*** Data records Section Begins ***

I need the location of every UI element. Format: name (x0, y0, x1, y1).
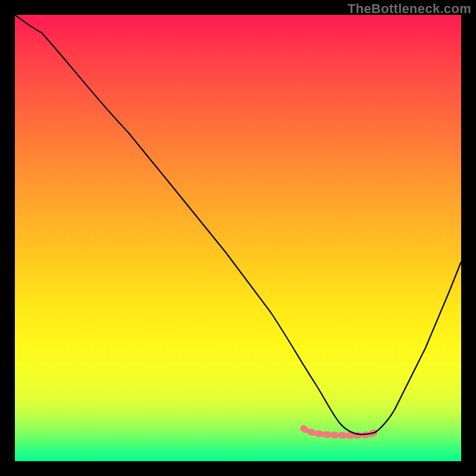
chart-frame: TheBottleneck.com (0, 0, 476, 476)
curve-layer (15, 15, 461, 461)
bottleneck-curve (15, 15, 461, 434)
plot-area (15, 15, 461, 461)
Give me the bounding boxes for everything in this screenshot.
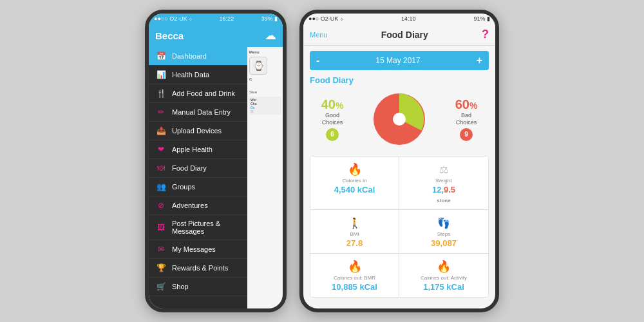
calories-activity-value: 1,175 kCal — [406, 282, 482, 292]
menu-item-shop[interactable]: 🛒 Shop — [149, 278, 247, 296]
stats-grid: Calories In 4,540 kCal Weight 12,9.5 sto… — [310, 156, 489, 298]
bmi-value: 27.8 — [317, 238, 392, 248]
bg-weight-sub: Si — [251, 109, 280, 113]
calories-in-label: Calories In — [317, 178, 392, 184]
steps-value: 39,087 — [406, 238, 482, 248]
svg-point-1 — [393, 113, 406, 126]
good-choices-stat: 40% GoodChoices 6 — [310, 97, 355, 141]
manual-entry-icon: ✏ — [155, 108, 167, 117]
menu-item-manual-entry[interactable]: ✏ Manual Data Entry — [149, 103, 247, 122]
username: Becca — [155, 30, 184, 41]
rewards-label: Rewards & Points — [172, 264, 228, 272]
upload-devices-label: Upload Devices — [172, 127, 222, 135]
my-messages-icon: ✉ — [155, 245, 167, 254]
phone-right: ●●○ O2-UK ⬦ 14:10 91% ▮ Menu Food Diary … — [299, 10, 499, 312]
prev-date-button[interactable]: - — [316, 55, 319, 66]
apple-health-label: Apple Health — [172, 146, 213, 153]
post-pictures-icon: 🖼 — [155, 223, 167, 232]
bg-menu-label: Menu — [249, 50, 281, 54]
battery-left: 39% ▮ — [261, 15, 278, 22]
bad-pct-value: 60 — [455, 97, 469, 111]
stat-calories-activity: Calories out: Activity 1,175 kCal — [399, 254, 488, 297]
menu-item-my-messages[interactable]: ✉ My Messages — [149, 240, 247, 259]
weight-label: Weight — [406, 178, 482, 184]
back-button[interactable]: Menu — [310, 31, 328, 39]
nav-header-left: Becca ☁ — [149, 24, 283, 47]
status-bar-right: ●●○ O2-UK ⬦ 14:10 91% ▮ — [303, 14, 495, 24]
stat-calories-bmr: Calories out: BMR 10,885 kCal — [310, 254, 399, 297]
upload-devices-icon: 📤 — [155, 126, 167, 135]
menu-item-post-pictures[interactable]: 🖼 Post Pictures & Messages — [149, 215, 247, 240]
health-data-label: Health Data — [172, 71, 209, 79]
carrier-left: ●●○○ O2-UK ⬦ — [154, 15, 192, 22]
weight-icon — [406, 162, 482, 176]
menu-item-adventures[interactable]: ⊘ Adventures — [149, 196, 247, 215]
calories-activity-label: Calories out: Activity — [406, 275, 482, 281]
menu-list: 📅 Dashboard 📊 Health Data 🍴 Add Food and… — [149, 47, 247, 296]
add-food-icon: 🍴 — [155, 89, 167, 98]
menu-item-food-diary[interactable]: 🍽 Food Diary — [149, 159, 247, 178]
adventures-label: Adventures — [172, 202, 208, 209]
steps-icon — [406, 215, 482, 230]
pie-chart — [370, 90, 428, 148]
dashboard-icon: 📅 — [155, 52, 167, 61]
bg-device-c: C — [249, 77, 281, 81]
stat-bmi: BMI 27.8 — [310, 210, 399, 254]
good-choices-count: 6 — [326, 128, 339, 141]
carrier-right: ●●○ O2-UK ⬦ — [308, 15, 343, 22]
shop-icon: 🛒 — [155, 282, 167, 291]
calories-activity-icon — [406, 259, 482, 274]
calories-in-value: 4,540 kCal — [317, 185, 392, 194]
current-date: 15 May 2017 — [375, 56, 420, 65]
calories-bmr-label: Calories out: BMR — [317, 275, 392, 281]
calories-bmr-icon — [317, 259, 392, 274]
menu-item-dashboard[interactable]: 📅 Dashboard — [149, 47, 247, 66]
bmi-icon — [317, 215, 392, 230]
nav-header-right: Menu Food Diary ? — [303, 24, 495, 46]
menu-item-groups[interactable]: 👥 Groups — [149, 178, 247, 196]
groups-label: Groups — [172, 183, 195, 191]
food-diary-icon: 🍽 — [155, 164, 167, 173]
health-data-icon: 📊 — [155, 70, 167, 79]
my-messages-label: My Messages — [172, 245, 216, 253]
good-choices-label: GoodChoices — [310, 112, 355, 126]
battery-right: 91% ▮ — [473, 15, 490, 22]
next-date-button[interactable]: + — [477, 55, 482, 66]
phone-left: ●●○○ O2-UK ⬦ 16:22 39% ▮ Becca ☁ Menu ⌚ … — [145, 10, 287, 312]
menu-item-add-food[interactable]: 🍴 Add Food and Drink — [149, 84, 247, 103]
pie-chart-section: 40% GoodChoices 6 — [310, 90, 489, 148]
rewards-icon: 🏆 — [155, 263, 167, 272]
bg-sleep-label: Slee — [249, 90, 281, 94]
calories-bmr-value: 10,885 kCal — [317, 282, 392, 292]
menu-content: Menu ⌚ C Slee Wei Cha 0s Si 📅 Dashboard … — [149, 47, 283, 308]
shop-label: Shop — [172, 283, 189, 290]
adventures-icon: ⊘ — [155, 201, 167, 210]
food-diary-section-title: Food Diary — [310, 75, 489, 85]
status-bar-left: ●●○○ O2-UK ⬦ 16:22 39% ▮ — [149, 14, 283, 24]
time-right: 14:10 — [401, 15, 416, 22]
bad-pct-display: 60% — [444, 97, 489, 112]
page-title: Food Diary — [381, 30, 428, 40]
cloud-icon[interactable]: ☁ — [265, 28, 276, 43]
good-pct-symbol: % — [336, 100, 343, 111]
weight-value: 12,9.5 stone — [406, 185, 482, 204]
menu-item-upload-devices[interactable]: 📤 Upload Devices — [149, 122, 247, 140]
food-diary-content: Food Diary 40% GoodChoices 6 — [303, 75, 495, 308]
good-pct-display: 40% — [310, 97, 355, 112]
stat-steps: Steps 39,087 — [399, 210, 488, 254]
steps-label: Steps — [406, 231, 482, 237]
help-button[interactable]: ? — [482, 28, 489, 41]
menu-item-health-data[interactable]: 📊 Health Data — [149, 66, 247, 84]
apple-health-icon: ❤ — [155, 145, 167, 154]
menu-item-apple-health[interactable]: ❤ Apple Health — [149, 140, 247, 159]
calories-in-icon — [317, 162, 392, 176]
add-food-label: Add Food and Drink — [172, 90, 235, 97]
menu-item-rewards[interactable]: 🏆 Rewards & Points — [149, 259, 247, 278]
bad-pct-symbol: % — [469, 100, 477, 111]
bad-choices-stat: 60% BadChoices 9 — [444, 97, 489, 141]
food-diary-label: Food Diary — [172, 164, 207, 172]
post-pictures-label: Post Pictures & Messages — [172, 220, 241, 235]
bmi-label: BMI — [317, 231, 392, 237]
bg-device-icon: ⌚ — [249, 57, 267, 75]
manual-entry-label: Manual Data Entry — [172, 108, 231, 116]
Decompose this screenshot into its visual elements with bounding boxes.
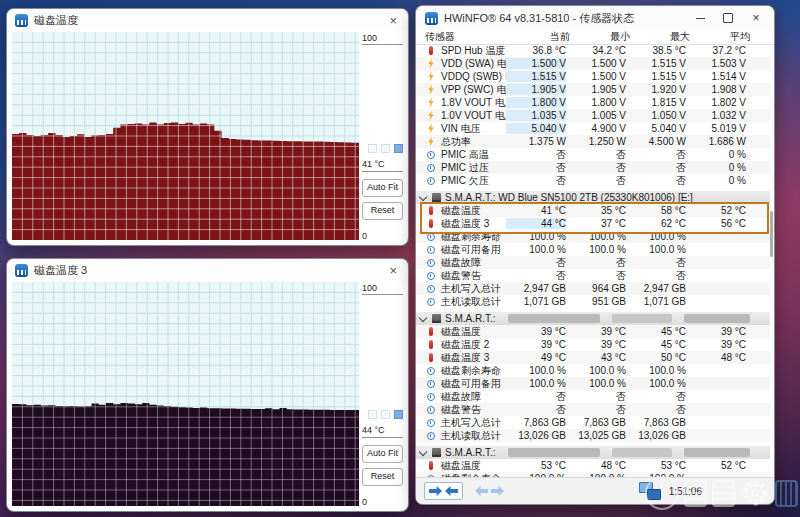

*** Data records Section Ends ***

• [About this task] Go through the material and copy every line in which the word "bounding" occurs.

• [Final answer]
Give me the bounding boxes for everything in this screenshot.
Decompose this screenshot into its visual elements with bounding boxes.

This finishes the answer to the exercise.